2. 流れの状態に応じて適切な熱伝達関係式を選択し,熱伝達率よび伝熱量を求めることができる。
3. ふく射熱伝達の基本法則を理解し,ふく射熱交換に関する基礎的な問題を解くことができる。
ルーブリック
| 優 | 良 | 可 | 不可 |
評価項目1 | 温度や伝熱量に関する要求事項を満たすように,物体の厚さや物質を設定・選択することができる。 | 平板および円筒の定常一次元熱伝導問題を解き,物体の温度,熱通過率,伝熱量を求めることができる。 | 平板の定常一次元熱伝導問題を解き,平板内の温度分布と熱流束を求めることができる。 | 左記に達していない。 |
評価項目2 | 熱伝達関係式に基づき伝熱量を適切に評価できることに加え,局所量の式から平均量や積分量の式を導出することができる。 | 流れの状態に応じて適切な熱伝達関係式を選択し,熱伝達率および伝熱量を求めることができる。 | 無次元パラメータを正しく求め,流れの状態に応じた適切な熱伝達関係式を選択することができる。 | 左記に達していない。 |
評価項目3 | 閉空間系のふく射熱交換について,形態係数に関する関係式を列記できる。また,放射率について理解し,灰色面間のふく射熱交換について説明できる。 | 黒体面間のふく射熱交換について説明できる。また,形態係数の基本特性について説明できる。 | ステファン・ボルツマンの法則について説明できる。また,黒体面,灰色面,実在面の違いを説明できる。 | 左記に達していない。 |
学科の到達目標項目との関係
教育方法等
概要:
※実務との関係:この科目は,企業で燃焼施設の排ガス測定や温泉水発電実証事業などに従事していた教員が,その経験を活かし,熱移動の基礎と工学的応用について講義形式で授業を行うものである。
一般・専門の別:専門
学習の分野:エネルギー・計測と制御
基礎となる学問分野:工学/機械工学/熱工学
学習教育目標との関連:本科目は総合理工学科学習教育目標「③基盤となる専門性の深化」に相当する科目である。

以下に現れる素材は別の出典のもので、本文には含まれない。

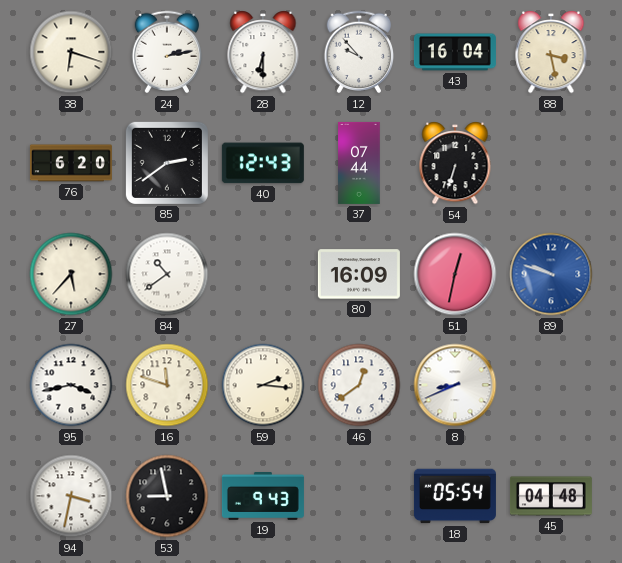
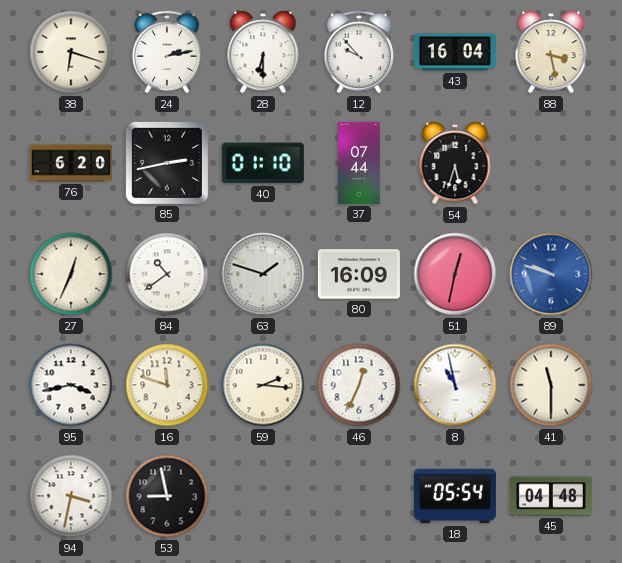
85: 2:39 -> 2:43
40: 12:43 -> 01:10
54: 6:33 -> 5:33
27: 5:37 -> 12:34
63: none -> 1:48
46: 12:39 -> 12:34
8: 8:41 -> 10:58
41: none -> 11:30
19: 9:43 -> none
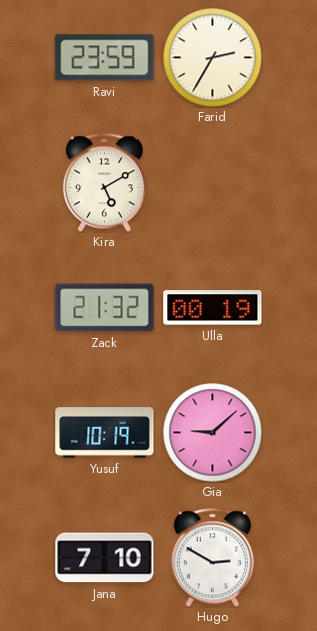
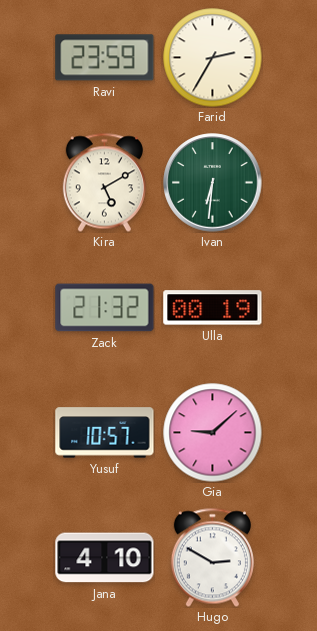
Ivan: none -> 6:31
Yusuf: 10:19 -> 10:57
Jana: 7:10 -> 4:10
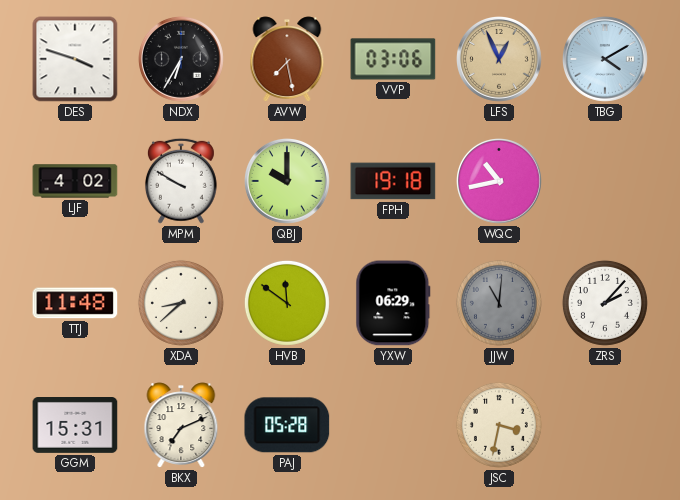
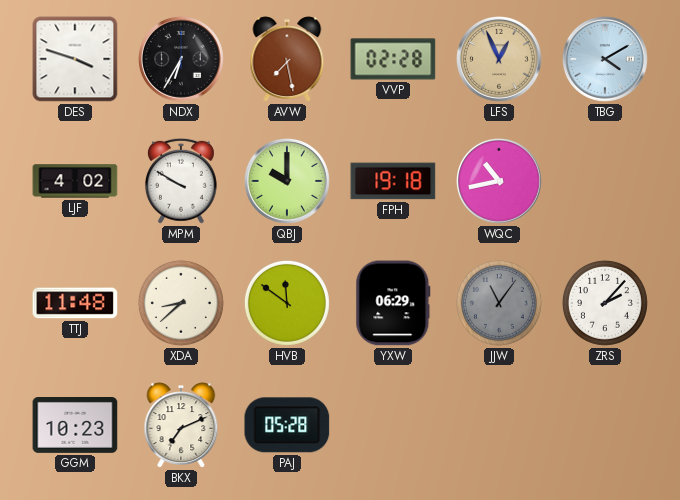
VVP: 03:06 -> 02:28
JJW: 11:01 -> 11:06
GGM: 15:31 -> 10:23
JSC: 3:32 -> none
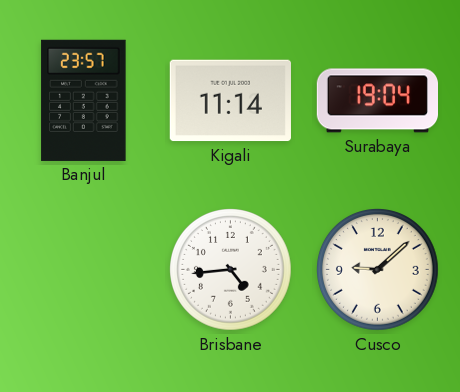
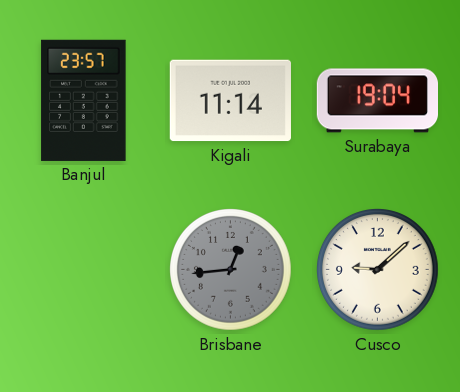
Brisbane: 4:44 -> 12:44
Brisbane dial: white -> grey
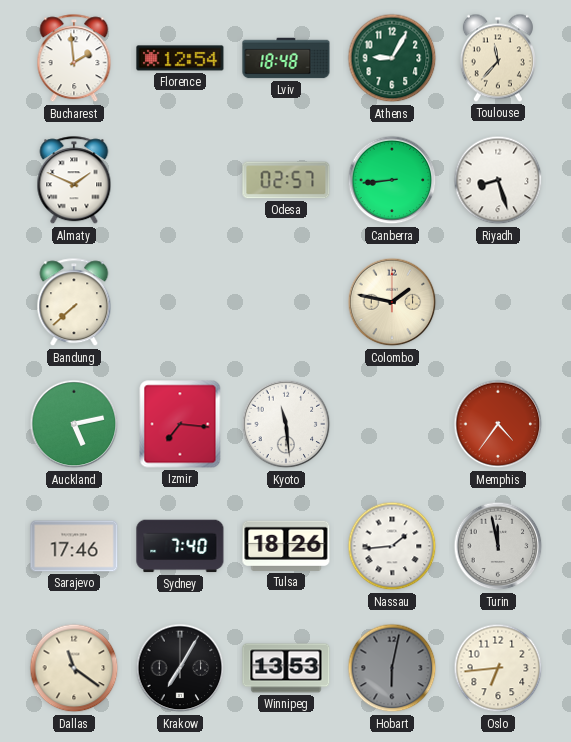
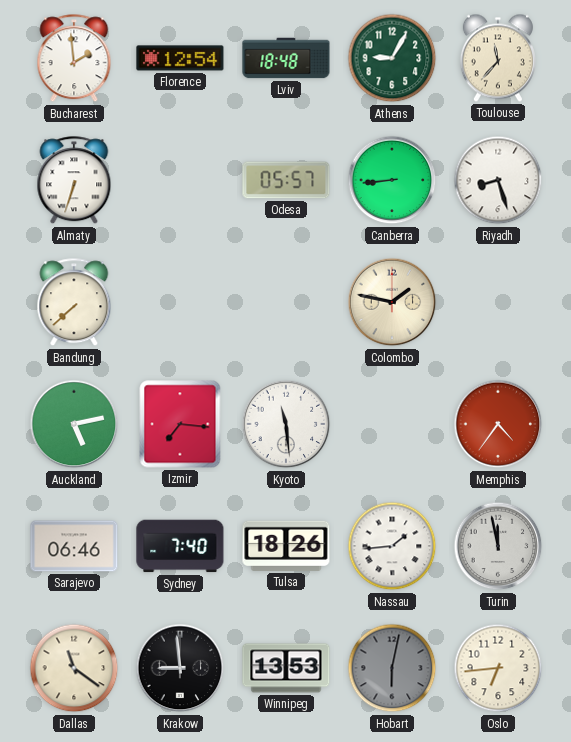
Almaty: 1:49 -> 6:33
Odesa: 02:57 -> 05:57
Sarajevo: 17:46 -> 06:46
Krakow: 7:05 -> 8:59
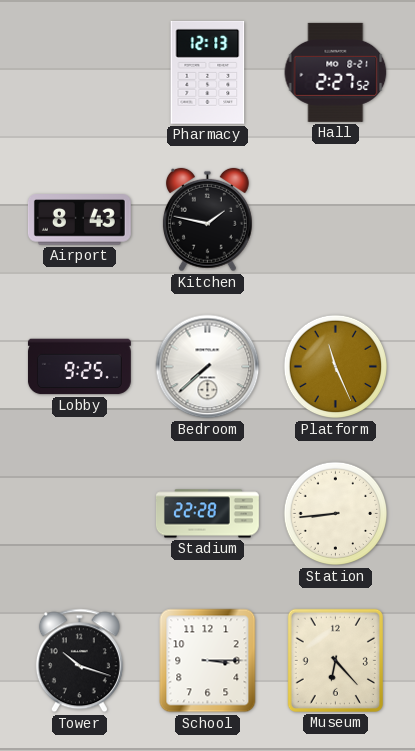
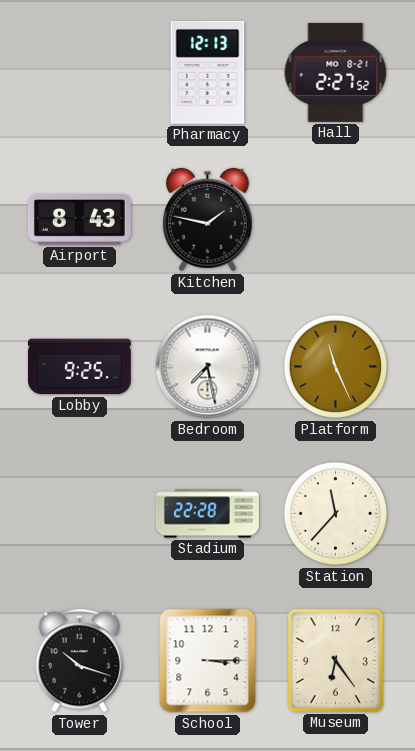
Bedroom: 7:38 -> 7:28
Station: 8:44 -> 11:37
Museum: 6:23 -> 6:24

技術者教育プログラムとの関連:本科目が主体とする学習・教育到達目標は「(A)技術に関する基礎知識の深化,A-2:「材料と構造」,「運動と振動」,「エネルギーと流れ」,「情報と計測・制御」,「設計と生産・管理」,「機械とシステム」に関する専門技術分野の知識を修得し,説明できること」である。
授業の概要:熱力学が平衡状態にある系を扱うのに対して,伝熱工学では温度差の結果として物体間に生じるエネルギー伝達を扱う。熱エネルギー伝達の3つの形式である熱伝導,対流熱伝達,ふく射熱伝達の基礎を,実際の問題への応用も考慮して解説する。
授業の進め方・方法:
授業の方法:授業は板書を中心に進める.理論的な事項に加え,身近な現象や実際の機器への応用についても具体的に解説する.基本原理に対する理解を深め,基礎的な計算手法を身に付けるために,適宜,演習・レポートを課す。
成績評価方法:2回の定期試験の結果をそれぞれ同等に評価する(70%)。試験には,自筆ノート・電卓等の持ち込みを許可する場合がある。演習・レポート(30%)。成績が60点未満の学生に対して,再試験を実施する場合がある。その場合,定期試験と再試験の平均点を試験分として成績を再評価する。ただし,再評価による成績の上限は60点とする。なお,再試験の実施および受験資格は,該当者の学習態度を踏まえて判断する。
注意点:
履修上の注意:本科目は,学年の課程修了のために履修(欠課時間数が所定授業時間数の3分の1以下)が必須である。また,本科目は「授業時間外の学修を必要とする科目」である。当該授業時間と授業時間外の学修を合わせて,1単位あたり45時間の学修が必要である。授業時間外の学修については,担当教員の指示に従うこと。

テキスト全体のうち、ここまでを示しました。